# Mohawk 2010



## Colin Trailer (Mar 16, 2015)

Just about to take ownership of 2010 Mohawk with raised rear bed / full garage and half dinette. One careful previous owner since new. Anything I should be looking for or aware of?


----------



## jiwawa (Jun 22, 2007)

Just bumping this really as I've no knowledge of the Mohawk.

But I would re-iterate the general advice of checking on damp and payload.


----------



## DJP (May 9, 2005)

http://WWW.ATOCUK.COM


----------



## StewartJ (Nov 20, 2009)

Hi Colin, I have a 2013 Mohawk with half dinette but not the full height garage. Its a well thought out very practical layout. Have friends with previous years models none report any major problems. Most of my snags have been minor ones sorted either myself or by the dealer. As others have mentioned have a damp check done (this would apply to any MH) A possible expensive fix could be the so called media unit in the dash, is it an original 12ele model! which have been an absolute nightmare or has it been replaced with the 13ele only marginally better.
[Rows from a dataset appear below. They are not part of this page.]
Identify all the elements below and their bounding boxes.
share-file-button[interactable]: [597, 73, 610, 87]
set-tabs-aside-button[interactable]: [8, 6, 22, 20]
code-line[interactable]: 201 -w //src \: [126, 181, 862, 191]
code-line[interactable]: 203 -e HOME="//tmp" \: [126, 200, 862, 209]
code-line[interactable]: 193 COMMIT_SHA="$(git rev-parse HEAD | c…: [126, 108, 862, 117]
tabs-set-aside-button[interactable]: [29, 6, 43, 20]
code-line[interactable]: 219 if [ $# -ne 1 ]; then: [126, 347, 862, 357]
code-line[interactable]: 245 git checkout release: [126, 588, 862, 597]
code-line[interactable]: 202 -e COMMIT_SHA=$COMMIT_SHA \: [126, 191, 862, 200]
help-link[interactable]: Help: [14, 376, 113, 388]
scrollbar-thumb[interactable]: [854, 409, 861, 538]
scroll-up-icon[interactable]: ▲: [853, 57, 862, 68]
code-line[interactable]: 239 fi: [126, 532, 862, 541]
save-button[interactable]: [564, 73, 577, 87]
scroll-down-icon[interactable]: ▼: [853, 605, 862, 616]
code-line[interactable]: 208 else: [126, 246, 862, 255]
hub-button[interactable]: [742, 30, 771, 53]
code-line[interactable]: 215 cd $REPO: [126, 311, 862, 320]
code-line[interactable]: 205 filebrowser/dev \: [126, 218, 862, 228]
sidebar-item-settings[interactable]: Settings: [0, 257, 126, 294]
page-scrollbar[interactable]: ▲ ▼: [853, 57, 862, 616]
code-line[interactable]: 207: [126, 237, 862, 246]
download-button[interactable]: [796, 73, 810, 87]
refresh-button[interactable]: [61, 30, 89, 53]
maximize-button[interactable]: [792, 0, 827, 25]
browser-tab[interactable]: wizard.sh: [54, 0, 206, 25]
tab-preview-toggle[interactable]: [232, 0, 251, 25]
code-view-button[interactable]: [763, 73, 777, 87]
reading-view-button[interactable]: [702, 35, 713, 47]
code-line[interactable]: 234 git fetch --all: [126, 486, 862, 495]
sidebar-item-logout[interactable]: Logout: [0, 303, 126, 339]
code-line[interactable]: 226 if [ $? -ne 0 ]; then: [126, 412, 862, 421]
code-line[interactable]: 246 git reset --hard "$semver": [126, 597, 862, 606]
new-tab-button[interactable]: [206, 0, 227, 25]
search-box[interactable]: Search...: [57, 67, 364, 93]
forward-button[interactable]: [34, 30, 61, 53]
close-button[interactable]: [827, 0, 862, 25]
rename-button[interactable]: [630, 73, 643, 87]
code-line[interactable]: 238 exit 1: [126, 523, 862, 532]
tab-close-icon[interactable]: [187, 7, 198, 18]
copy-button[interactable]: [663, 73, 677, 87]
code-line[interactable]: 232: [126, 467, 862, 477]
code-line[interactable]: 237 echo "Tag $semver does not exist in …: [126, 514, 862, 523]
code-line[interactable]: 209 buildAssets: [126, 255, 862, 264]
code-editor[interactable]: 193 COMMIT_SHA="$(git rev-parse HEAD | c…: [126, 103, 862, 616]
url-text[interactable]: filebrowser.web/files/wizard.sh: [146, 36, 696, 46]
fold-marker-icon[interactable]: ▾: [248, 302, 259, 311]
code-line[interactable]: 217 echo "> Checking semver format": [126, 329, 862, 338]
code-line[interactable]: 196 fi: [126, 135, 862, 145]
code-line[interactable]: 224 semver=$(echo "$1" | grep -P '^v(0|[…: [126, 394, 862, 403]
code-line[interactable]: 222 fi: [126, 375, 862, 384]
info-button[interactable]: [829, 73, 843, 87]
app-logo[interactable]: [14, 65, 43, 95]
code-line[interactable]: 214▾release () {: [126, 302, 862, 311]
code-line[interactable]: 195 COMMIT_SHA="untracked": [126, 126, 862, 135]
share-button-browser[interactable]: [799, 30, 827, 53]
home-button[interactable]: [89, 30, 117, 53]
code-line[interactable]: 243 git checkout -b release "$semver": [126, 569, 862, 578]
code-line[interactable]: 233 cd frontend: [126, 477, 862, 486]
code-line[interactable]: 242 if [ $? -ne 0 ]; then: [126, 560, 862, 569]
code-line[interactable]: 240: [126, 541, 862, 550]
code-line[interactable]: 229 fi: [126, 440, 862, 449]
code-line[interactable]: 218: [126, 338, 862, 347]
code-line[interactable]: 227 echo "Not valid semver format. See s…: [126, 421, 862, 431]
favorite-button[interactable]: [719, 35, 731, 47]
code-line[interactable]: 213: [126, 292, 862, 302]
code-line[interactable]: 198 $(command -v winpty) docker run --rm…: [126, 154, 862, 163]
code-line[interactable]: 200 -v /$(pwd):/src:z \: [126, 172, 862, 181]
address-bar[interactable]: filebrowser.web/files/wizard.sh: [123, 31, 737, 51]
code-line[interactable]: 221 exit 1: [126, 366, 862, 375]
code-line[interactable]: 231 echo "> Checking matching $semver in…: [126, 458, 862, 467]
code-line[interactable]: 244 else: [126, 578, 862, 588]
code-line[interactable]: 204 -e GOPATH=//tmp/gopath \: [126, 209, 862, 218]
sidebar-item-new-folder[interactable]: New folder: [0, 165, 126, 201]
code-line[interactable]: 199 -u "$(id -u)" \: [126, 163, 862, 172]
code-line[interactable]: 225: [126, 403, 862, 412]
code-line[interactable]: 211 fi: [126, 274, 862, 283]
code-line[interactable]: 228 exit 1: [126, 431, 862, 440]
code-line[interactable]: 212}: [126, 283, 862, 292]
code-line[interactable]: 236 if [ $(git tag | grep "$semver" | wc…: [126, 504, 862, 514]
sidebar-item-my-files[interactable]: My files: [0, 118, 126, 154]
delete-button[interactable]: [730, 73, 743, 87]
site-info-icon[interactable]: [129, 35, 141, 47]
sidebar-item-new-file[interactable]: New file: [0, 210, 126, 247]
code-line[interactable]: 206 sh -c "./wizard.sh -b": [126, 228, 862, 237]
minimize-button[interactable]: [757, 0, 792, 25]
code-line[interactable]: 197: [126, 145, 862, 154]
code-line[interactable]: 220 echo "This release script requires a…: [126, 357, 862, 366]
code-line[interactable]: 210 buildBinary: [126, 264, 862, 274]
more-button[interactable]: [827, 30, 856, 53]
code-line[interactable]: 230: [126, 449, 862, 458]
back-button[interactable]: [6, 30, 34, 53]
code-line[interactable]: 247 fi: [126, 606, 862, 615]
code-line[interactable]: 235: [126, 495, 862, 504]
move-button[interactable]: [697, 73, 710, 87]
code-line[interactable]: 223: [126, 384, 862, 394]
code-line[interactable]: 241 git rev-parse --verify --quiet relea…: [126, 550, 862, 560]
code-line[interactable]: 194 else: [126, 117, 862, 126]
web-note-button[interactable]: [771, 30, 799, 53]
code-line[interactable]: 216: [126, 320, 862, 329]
I went through 6 in 12 months its a cheapo unbranded expensive piece of chinese crap.


----------



## Colin Trailer (Mar 16, 2015)

Thanks Stewart for advice. I am probably going to change media unit for a Pioneer AVIC double din unit.


----------



## Colin Trailer (Mar 16, 2015)

Sorry, should have said. I had a pre-purchase inspection done and everything was OK apart from degradation of the gas hose.


----------



## Evs54 (Mar 11, 2013)

Colin Trailer said:


> Just about to take ownership of 2010 Mohawk with raised rear bed / full garage and half dinette. One careful previous owner since new. Anything I should be looking for or aware of?


No big problems with the Mohawk , as said well thought out layout and pretty well put together . yes the media unit is crap I also fitted a Pioneer unit with sat nav brilliant kit , Enjoy


----------



## Landyman (Apr 3, 2010)

StewartJ;1323498 A possible expensive fix could be the so called media unit in the dash said:


> We have a 2012 Delaware which had the 12ele rubbish fitted but after a number of posts on here we told the dealer that we weren't the only ones with problems and the unit was changed to the newer 13ele.
> Different as chalk from cheese. The newer version has been terrific with excellent radio reception (don't know what they did to the aerial but it is so much better) and the sat-nav has been spot on......much better than my Garmin Camper.
> 
> The van is being traded in for a new Carthago in the next few days but one thing I will miss is the built in sat-nav.
> ...


----------



## Colin Trailer (Mar 16, 2015)

Thanks for comments.
Does anyone know where I can purchase a Pioneer AVIC-F960BT-C 'High-end 2 DIN Camper All--in-one entertainment and navigation system'. I have tied all the usual outlets and can only find one on eBay from Italy.


----------



## Colin Trailer (Mar 16, 2015)

Anyone have any knowledge of Snooper Ventura Pro AVN S9010?


----------



## javea (Jun 8, 2007)

Colin Trailer said:


> Thanks for comments.
> Does anyone know where I can purchase a Pioneer AVIC-F960BT-C 'High-end 2 DIN Camper All--in-one entertainment and navigation system'. I have tied all the usual outlets and can only find one on eBay from Italy.


I have got a Pioneer double din radio and AVIC F130 navigation plugged into it. Superb bit of kit and easy to hide the little NAV box under the dash. Might be easier to source them as seperate units?

Tried a Snooper and sent it back for refund - no comparison to the Pioneer system

Mike


----------